Each line of the data below should be restated exactly, with images left out.
++++ Data for this task ++++
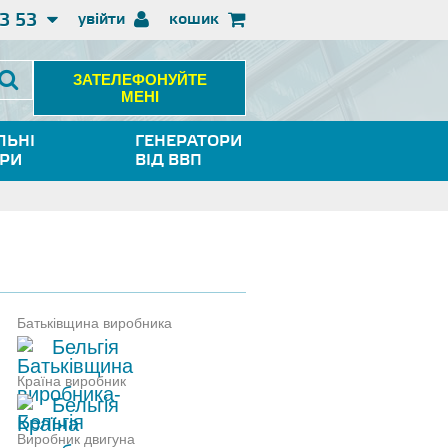
3 53
увійти
кошик
ЗАТЕЛЕФОНУЙТЕ
МЕНІ
ЛЬНІ
ГЕНЕРАТОРИ
ОРИ
ВІД ВВП
Батьківщина виробника
Бельгія
Країна виробник
Бельгія
Виробник двигуна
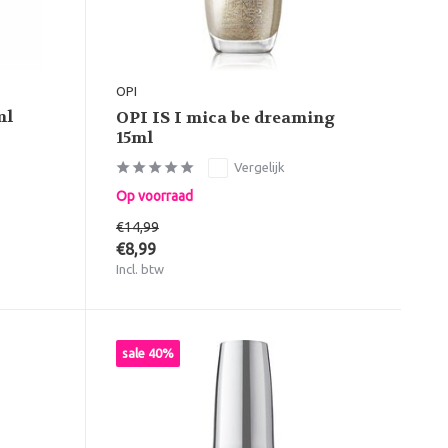
OPI
ml
OPI IS I mica be dreaming
15ml
Vergelijk
Op voorraad
€14,99
€8,99
Incl. btw
sale 40%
++++
# Answer section
3 53
увійти
кошик
ЗАТЕЛЕФОНУЙТЕ
МЕНІ
ЛЬНІ
ГЕНЕРАТОРИ
ОРИ
ВІД ВВП
Батьківщина виробника
Бельгія
Країна виробник
Бельгія
Виробник двигуна
OPI
ml
OPI IS I mica be dreaming
15ml
Vergelijk
Op voorraad
€14,99
€8,99
Incl. btw
sale 40%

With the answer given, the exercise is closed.